* WORK TASK:
Taking the entries below, transcribe only the lines starting with the one with "organik üreticilerden (403, 1876)" and going on through the one with "知识解答 (690, 1953)", exactly as written, without the pictures.
─── DATA SHOWN
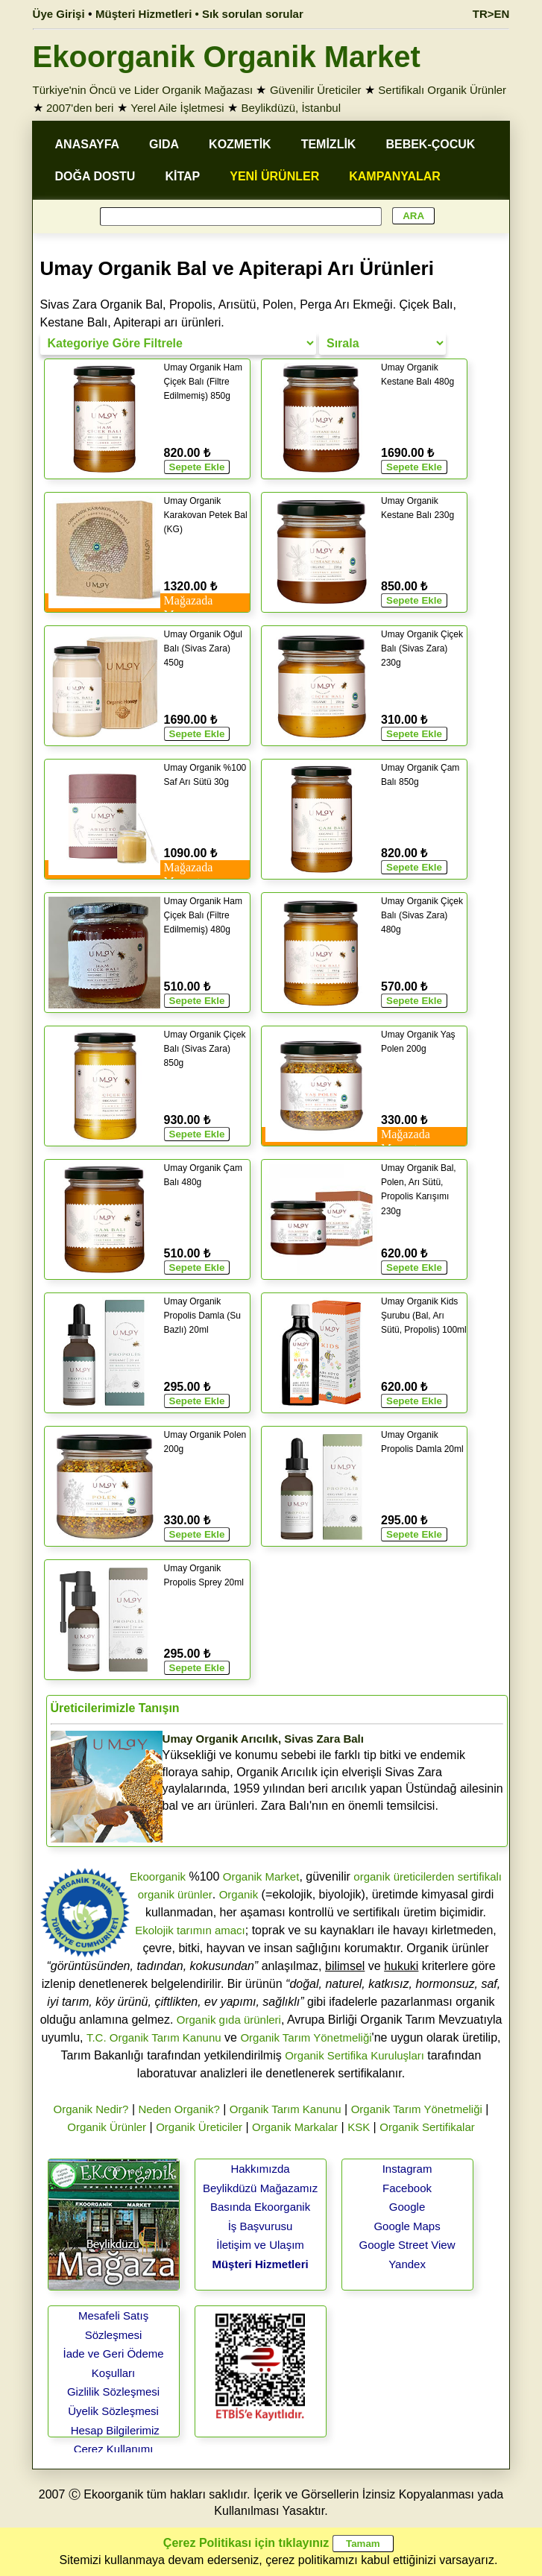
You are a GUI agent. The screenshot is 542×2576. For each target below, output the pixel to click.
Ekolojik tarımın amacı (190, 1930)
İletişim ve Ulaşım (260, 2244)
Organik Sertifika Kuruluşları (354, 2055)
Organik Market (261, 1876)
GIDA (164, 144)
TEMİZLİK (328, 144)
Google (407, 2206)
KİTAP (182, 176)
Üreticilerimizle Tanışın (115, 1708)
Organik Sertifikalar (427, 2127)
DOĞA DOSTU (95, 176)
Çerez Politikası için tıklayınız (246, 2542)
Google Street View (407, 2244)
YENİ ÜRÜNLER (274, 176)
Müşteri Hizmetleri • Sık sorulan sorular (199, 13)
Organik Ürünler (106, 2127)
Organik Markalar (295, 2127)
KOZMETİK (240, 144)
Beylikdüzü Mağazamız (260, 2188)
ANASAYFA (87, 144)
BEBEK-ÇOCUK (430, 144)
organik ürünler (175, 1894)
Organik (239, 1894)
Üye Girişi (59, 13)
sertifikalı (480, 1876)
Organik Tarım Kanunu (285, 2109)
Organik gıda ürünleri (229, 2019)
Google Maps (407, 2226)
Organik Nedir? (91, 2109)
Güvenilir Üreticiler (316, 89)
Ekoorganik (158, 1876)
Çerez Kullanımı (114, 2449)
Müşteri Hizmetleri (260, 2264)
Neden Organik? (178, 2109)
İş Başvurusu (260, 2226)
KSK (358, 2127)
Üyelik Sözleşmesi (113, 2411)
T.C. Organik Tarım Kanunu (153, 2037)
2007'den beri (79, 107)
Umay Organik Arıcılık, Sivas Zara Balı (263, 1738)
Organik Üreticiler (199, 2127)
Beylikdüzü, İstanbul (291, 107)
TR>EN (491, 13)
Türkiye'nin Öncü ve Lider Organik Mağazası (143, 89)
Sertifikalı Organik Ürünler (442, 89)
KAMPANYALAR (395, 176)
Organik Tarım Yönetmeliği (305, 2037)
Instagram (407, 2168)
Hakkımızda (259, 2168)
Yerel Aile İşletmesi (177, 107)
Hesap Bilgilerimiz (115, 2430)
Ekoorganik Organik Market (226, 56)
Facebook (407, 2188)
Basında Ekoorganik (260, 2206)
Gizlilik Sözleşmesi (113, 2391)
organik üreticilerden (403, 1876)
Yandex (407, 2264)
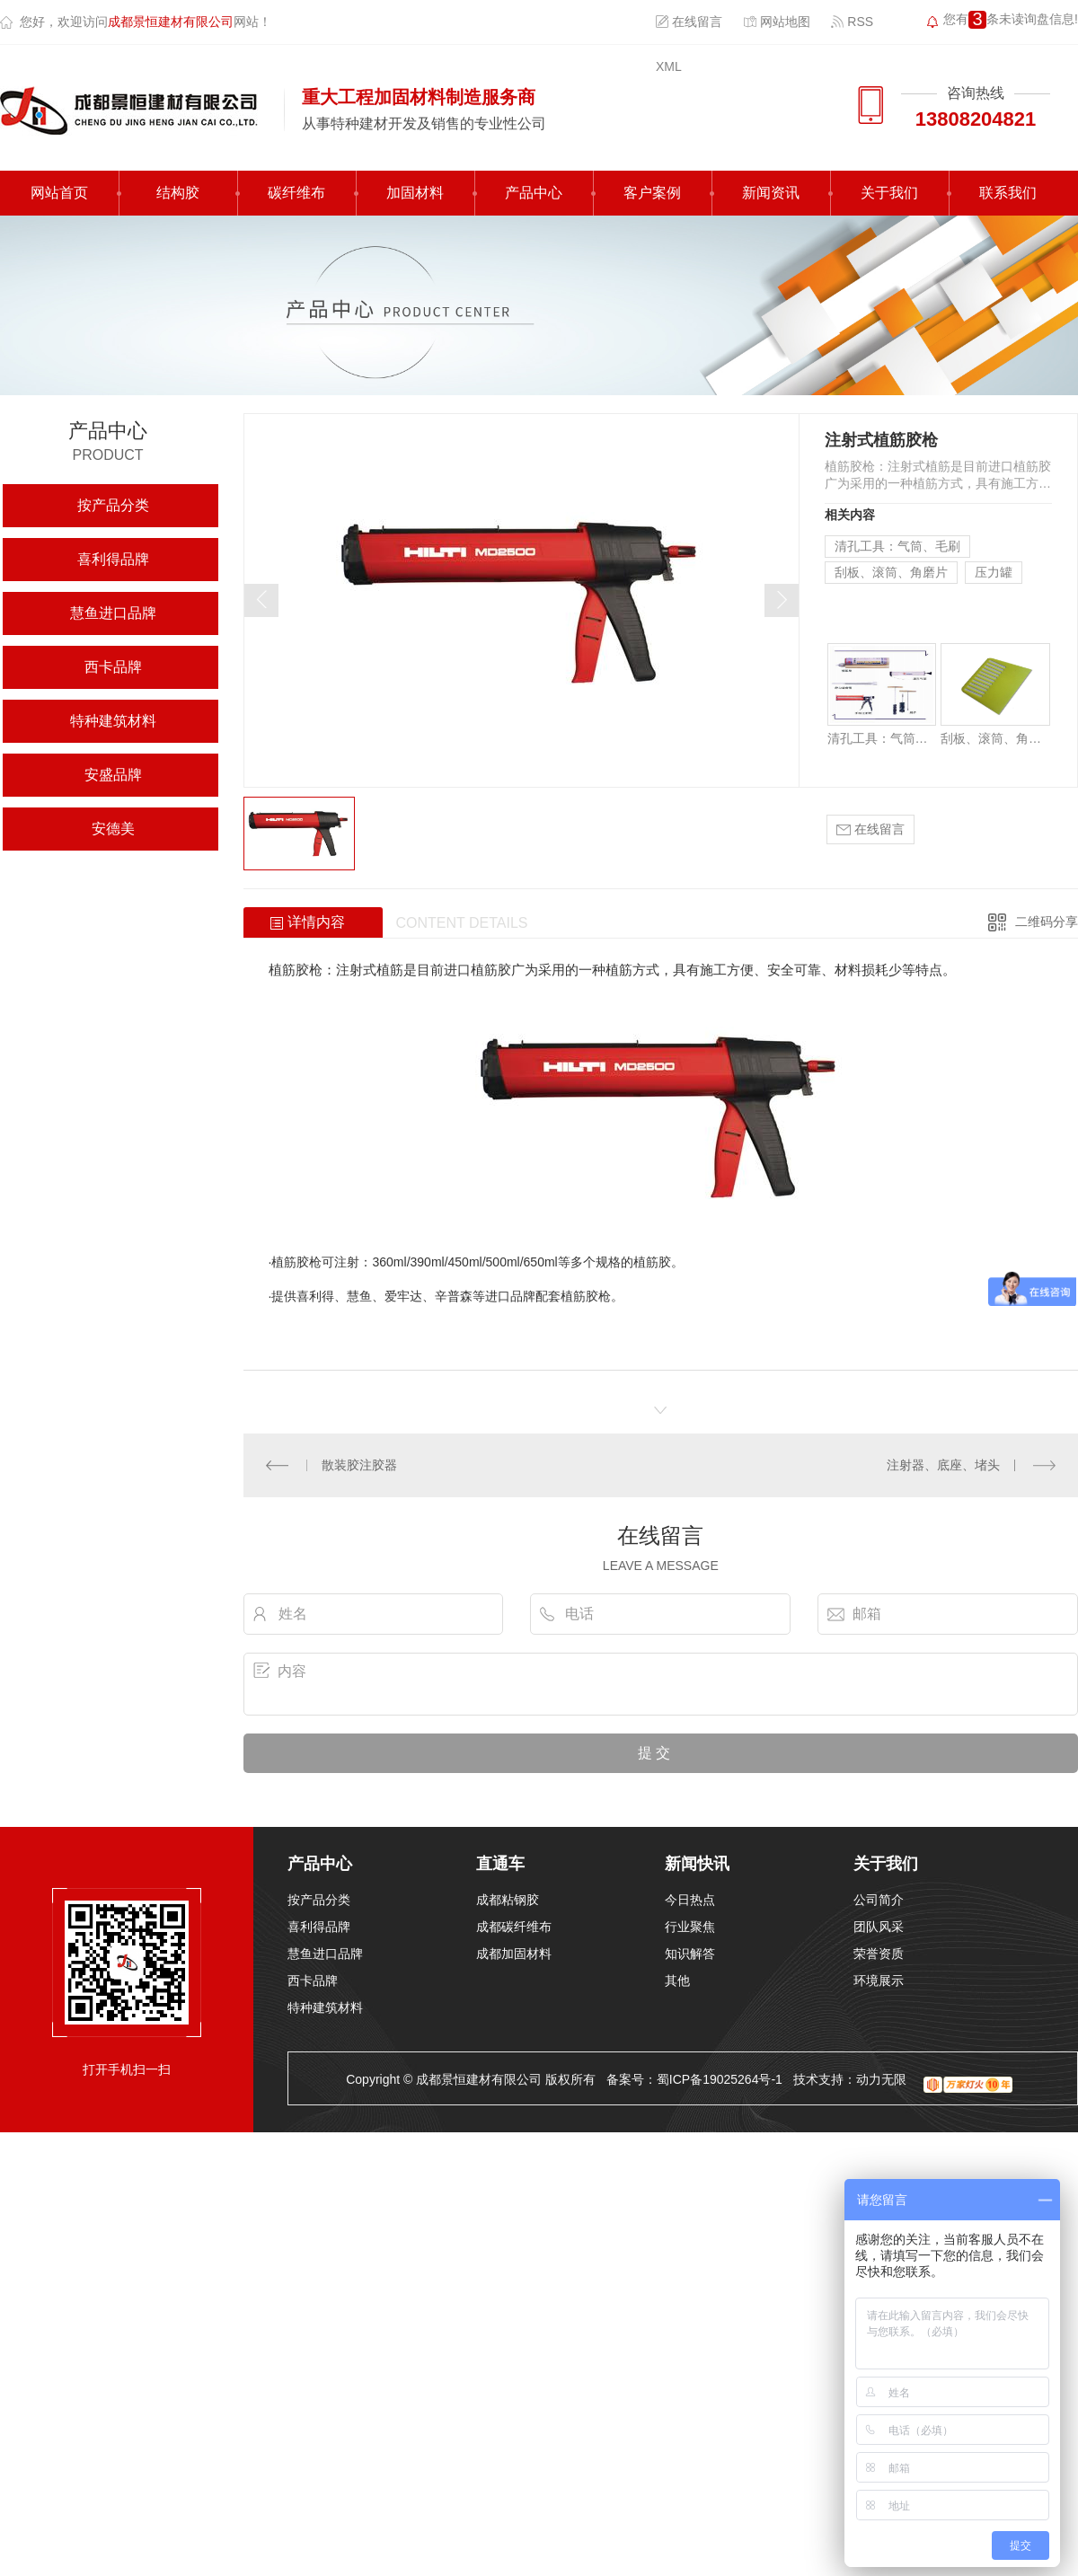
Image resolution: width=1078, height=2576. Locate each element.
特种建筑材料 (113, 720)
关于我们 (889, 192)
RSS (852, 21)
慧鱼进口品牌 (113, 613)
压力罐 (993, 572)
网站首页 (59, 192)
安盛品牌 (113, 774)
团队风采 (878, 1926)
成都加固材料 (514, 1953)
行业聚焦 (690, 1926)
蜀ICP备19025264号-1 (719, 2079)
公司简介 (878, 1899)
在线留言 (689, 21)
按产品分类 (113, 505)
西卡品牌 (113, 667)
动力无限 (881, 2079)
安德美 (113, 828)
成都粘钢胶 (507, 1899)
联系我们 (1008, 192)
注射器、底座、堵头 (943, 1465)
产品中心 (533, 192)
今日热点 (690, 1899)
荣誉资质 (878, 1953)
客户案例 (652, 192)
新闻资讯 (771, 192)
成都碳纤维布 (514, 1926)
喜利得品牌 (113, 559)
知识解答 (690, 1953)
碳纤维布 (296, 192)
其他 (677, 1980)
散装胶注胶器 (359, 1465)
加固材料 (415, 192)
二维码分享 (1046, 921)
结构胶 (177, 192)
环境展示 (878, 1980)
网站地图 (776, 21)
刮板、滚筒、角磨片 (891, 572)
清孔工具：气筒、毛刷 (897, 546)
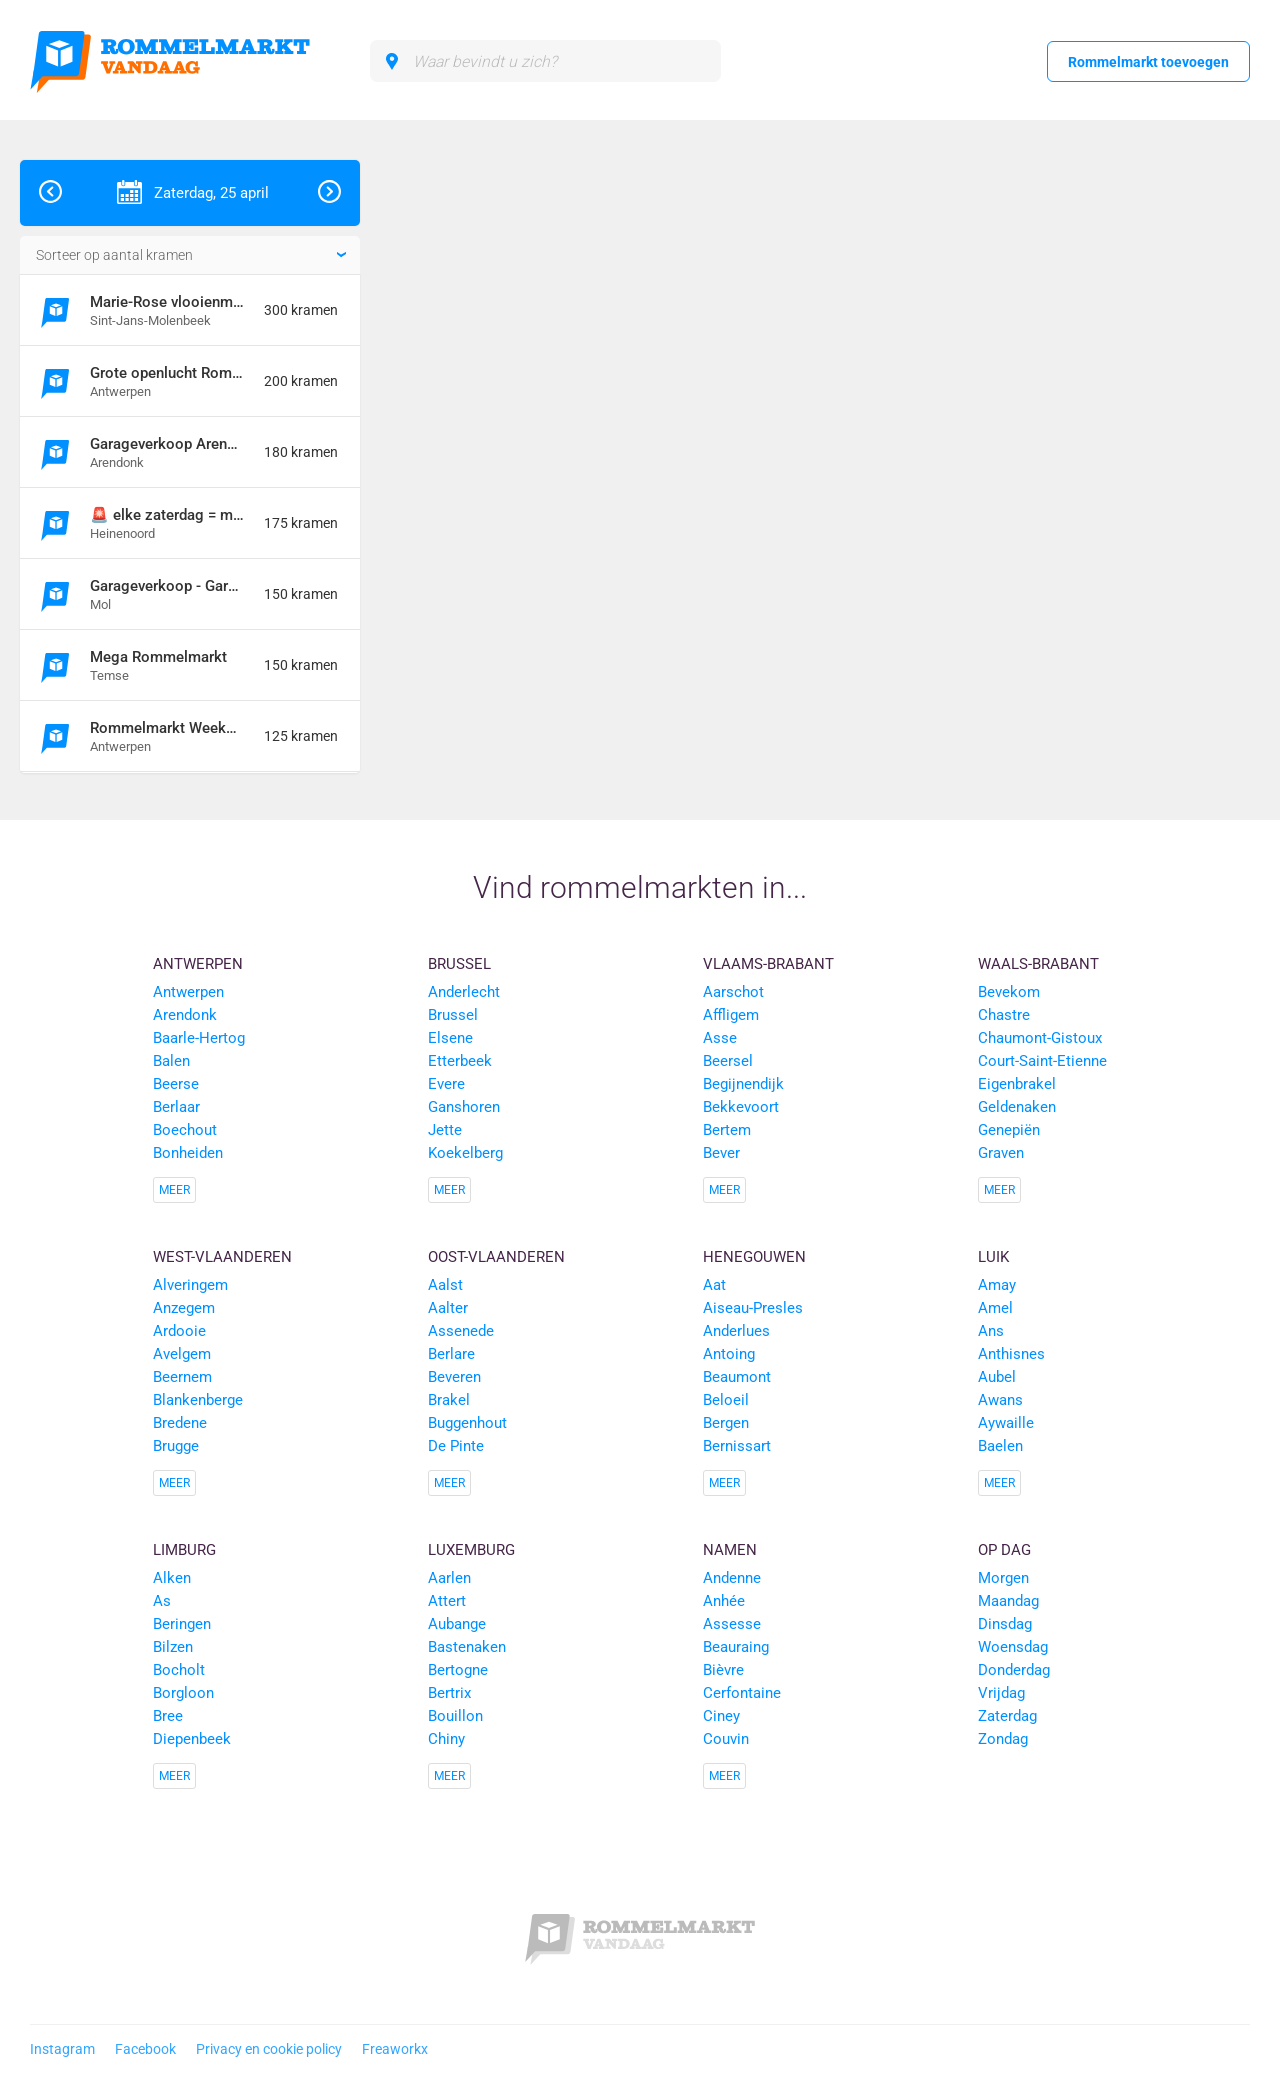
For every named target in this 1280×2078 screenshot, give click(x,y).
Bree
──────
* EXERCISE RESPONSE:
organik üreticilerden (403, 1876)
Yandex (407, 2264)
Image resolution: width=1078, height=2576. Locate each element.
特种建筑材料 (113, 720)
关于我们 (889, 192)
RSS (852, 21)
慧鱼进口品牌 (113, 613)
压力罐 (993, 572)
网站首页 (59, 192)
安盛品牌 (113, 774)
团队风采 (878, 1926)
成都加固材料 (514, 1953)
行业聚焦 (690, 1926)
蜀ICP备19025264号-1 (719, 2079)
公司简介 (878, 1899)
在线留言 (689, 21)
按产品分类 (113, 505)
西卡品牌 (113, 667)
动力无限 (881, 2079)
安德美 (113, 828)
成都粘钢胶 (507, 1899)
联系我们 (1008, 192)
注射器、底座、堵头 (943, 1465)
产品中心 (533, 192)
今日热点 (690, 1899)
荣誉资质 (878, 1953)
客户案例 (652, 192)
新闻资讯 (771, 192)
成都碳纤维布 (514, 1926)
喜利得品牌 (113, 559)
知识解答 (690, 1953)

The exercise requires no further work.